> _Problem statement_: Each line that includes the word "flot" should be copied from the records.

(Beginning of Records supplied)

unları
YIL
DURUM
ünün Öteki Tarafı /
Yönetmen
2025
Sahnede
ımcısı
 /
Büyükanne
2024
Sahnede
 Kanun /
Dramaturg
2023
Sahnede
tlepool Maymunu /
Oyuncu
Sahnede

(End of Records supplied)
(Beginning of Records supplied)

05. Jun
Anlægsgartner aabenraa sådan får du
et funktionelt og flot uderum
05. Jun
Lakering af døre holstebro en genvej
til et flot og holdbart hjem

(End of Records supplied)

> _Solution to the exercise_:
et funktionelt og flot uderum
til et flot og holdbart hjem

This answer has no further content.